*** Opening Input for this task ***
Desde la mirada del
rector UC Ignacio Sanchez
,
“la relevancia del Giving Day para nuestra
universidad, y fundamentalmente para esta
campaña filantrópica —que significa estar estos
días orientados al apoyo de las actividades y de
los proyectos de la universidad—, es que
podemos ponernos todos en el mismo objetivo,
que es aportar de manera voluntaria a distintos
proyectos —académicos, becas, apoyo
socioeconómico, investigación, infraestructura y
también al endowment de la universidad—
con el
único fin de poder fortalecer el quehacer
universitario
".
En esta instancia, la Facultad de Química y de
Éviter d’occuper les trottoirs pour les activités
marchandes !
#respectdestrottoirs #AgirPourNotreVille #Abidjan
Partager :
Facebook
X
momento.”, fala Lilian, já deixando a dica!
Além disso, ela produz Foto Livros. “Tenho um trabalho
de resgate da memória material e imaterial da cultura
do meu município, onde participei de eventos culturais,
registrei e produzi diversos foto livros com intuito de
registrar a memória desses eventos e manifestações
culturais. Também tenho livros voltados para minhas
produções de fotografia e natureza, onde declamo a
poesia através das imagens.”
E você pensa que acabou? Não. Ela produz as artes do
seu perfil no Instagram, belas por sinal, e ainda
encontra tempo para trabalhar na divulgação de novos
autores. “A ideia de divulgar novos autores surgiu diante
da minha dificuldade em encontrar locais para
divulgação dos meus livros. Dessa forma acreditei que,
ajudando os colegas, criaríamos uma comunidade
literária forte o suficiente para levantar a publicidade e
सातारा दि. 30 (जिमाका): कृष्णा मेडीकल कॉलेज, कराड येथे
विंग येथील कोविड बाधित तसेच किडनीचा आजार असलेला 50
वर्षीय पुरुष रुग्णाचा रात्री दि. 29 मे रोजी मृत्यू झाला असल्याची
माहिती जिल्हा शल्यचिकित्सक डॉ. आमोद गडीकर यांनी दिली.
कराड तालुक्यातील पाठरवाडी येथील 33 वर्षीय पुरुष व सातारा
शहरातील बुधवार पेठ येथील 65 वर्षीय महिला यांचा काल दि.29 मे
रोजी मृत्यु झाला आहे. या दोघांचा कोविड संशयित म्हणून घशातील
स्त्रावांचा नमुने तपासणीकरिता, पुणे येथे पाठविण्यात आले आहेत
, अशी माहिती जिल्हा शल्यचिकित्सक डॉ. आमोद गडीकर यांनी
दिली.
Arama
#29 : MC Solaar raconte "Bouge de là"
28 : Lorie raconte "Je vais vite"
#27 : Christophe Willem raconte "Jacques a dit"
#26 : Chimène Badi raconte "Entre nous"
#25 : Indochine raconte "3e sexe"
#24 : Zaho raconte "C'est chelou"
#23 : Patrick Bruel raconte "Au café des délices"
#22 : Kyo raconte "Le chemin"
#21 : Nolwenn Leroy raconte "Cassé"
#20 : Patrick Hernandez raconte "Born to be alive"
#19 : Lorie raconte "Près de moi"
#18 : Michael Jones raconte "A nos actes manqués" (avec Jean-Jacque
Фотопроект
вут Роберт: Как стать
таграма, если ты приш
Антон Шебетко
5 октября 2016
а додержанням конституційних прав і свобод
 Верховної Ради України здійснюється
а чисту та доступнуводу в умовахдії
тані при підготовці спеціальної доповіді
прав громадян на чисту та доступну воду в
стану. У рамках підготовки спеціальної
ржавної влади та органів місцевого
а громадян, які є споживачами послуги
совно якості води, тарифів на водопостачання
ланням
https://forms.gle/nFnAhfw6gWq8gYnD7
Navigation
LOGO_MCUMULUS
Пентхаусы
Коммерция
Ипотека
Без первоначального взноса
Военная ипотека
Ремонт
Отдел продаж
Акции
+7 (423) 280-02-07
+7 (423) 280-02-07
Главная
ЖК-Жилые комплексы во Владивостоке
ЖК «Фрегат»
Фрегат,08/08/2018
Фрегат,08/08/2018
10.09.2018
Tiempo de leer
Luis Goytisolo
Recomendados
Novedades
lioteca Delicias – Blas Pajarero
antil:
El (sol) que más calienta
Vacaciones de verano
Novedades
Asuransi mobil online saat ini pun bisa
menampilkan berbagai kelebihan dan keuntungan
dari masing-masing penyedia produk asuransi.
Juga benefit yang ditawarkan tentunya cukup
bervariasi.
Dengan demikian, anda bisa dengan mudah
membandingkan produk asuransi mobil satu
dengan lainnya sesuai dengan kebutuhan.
*** Closing Input for this task ***
| Requirement |
List all lines above in which the string "para" appears.

| Solved exercise |
“la relevancia del Giving Day para nuestra
universidad, y fundamentalmente para esta
culturais. Também tenho livros voltados para minhas
encontra tempo para trabalhar na divulgação de novos
da minha dificuldade em encontrar locais para
literária forte o suficiente para levantar a publicidade e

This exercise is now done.